§ Work to be completed
Output exactly, with nothing added, the entries from the first line through the line with "WordPress kun je eenvoudig en betaalbaar een".

§ Entries shown
···
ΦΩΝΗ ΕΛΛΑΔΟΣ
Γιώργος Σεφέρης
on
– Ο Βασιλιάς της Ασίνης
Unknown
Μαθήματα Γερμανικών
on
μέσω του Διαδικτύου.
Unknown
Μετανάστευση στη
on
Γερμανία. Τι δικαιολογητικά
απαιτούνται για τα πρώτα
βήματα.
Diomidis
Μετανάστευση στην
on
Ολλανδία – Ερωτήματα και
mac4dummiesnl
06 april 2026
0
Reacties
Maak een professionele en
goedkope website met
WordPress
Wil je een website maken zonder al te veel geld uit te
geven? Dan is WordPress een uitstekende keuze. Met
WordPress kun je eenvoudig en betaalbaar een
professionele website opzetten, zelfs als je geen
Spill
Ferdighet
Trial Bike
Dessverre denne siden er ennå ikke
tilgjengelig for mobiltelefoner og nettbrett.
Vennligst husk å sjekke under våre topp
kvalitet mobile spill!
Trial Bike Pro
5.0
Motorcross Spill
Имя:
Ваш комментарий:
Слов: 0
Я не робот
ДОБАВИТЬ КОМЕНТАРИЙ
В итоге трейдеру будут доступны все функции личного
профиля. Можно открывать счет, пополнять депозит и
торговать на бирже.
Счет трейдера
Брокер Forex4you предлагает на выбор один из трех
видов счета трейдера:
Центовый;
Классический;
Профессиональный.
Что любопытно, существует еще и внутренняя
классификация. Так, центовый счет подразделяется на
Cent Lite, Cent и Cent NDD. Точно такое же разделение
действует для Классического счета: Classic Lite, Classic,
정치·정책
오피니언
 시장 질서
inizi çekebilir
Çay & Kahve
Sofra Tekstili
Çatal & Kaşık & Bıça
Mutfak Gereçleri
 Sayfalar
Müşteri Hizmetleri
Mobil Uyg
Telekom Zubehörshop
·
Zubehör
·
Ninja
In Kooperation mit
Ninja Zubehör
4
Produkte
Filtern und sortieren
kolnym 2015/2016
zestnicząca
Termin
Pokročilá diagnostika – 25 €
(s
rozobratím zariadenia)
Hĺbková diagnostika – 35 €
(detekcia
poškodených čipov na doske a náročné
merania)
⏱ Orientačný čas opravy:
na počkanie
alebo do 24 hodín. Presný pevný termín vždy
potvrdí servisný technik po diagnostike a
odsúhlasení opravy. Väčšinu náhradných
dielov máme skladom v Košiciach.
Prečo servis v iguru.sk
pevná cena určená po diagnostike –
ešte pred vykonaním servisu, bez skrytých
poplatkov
···
§ Solution to this problem
ΦΩΝΗ ΕΛΛΑΔΟΣ
Γιώργος Σεφέρης
on
– Ο Βασιλιάς της Ασίνης
Unknown
Μαθήματα Γερμανικών
on
μέσω του Διαδικτύου.
Unknown
Μετανάστευση στη
on
Γερμανία. Τι δικαιολογητικά
απαιτούνται για τα πρώτα
βήματα.
Diomidis
Μετανάστευση στην
on
Ολλανδία – Ερωτήματα και
mac4dummiesnl
06 april 2026
0
Reacties
Maak een professionele en
goedkope website met
WordPress
Wil je een website maken zonder al te veel geld uit te
geven? Dan is WordPress een uitstekende keuze. Met
WordPress kun je eenvoudig en betaalbaar een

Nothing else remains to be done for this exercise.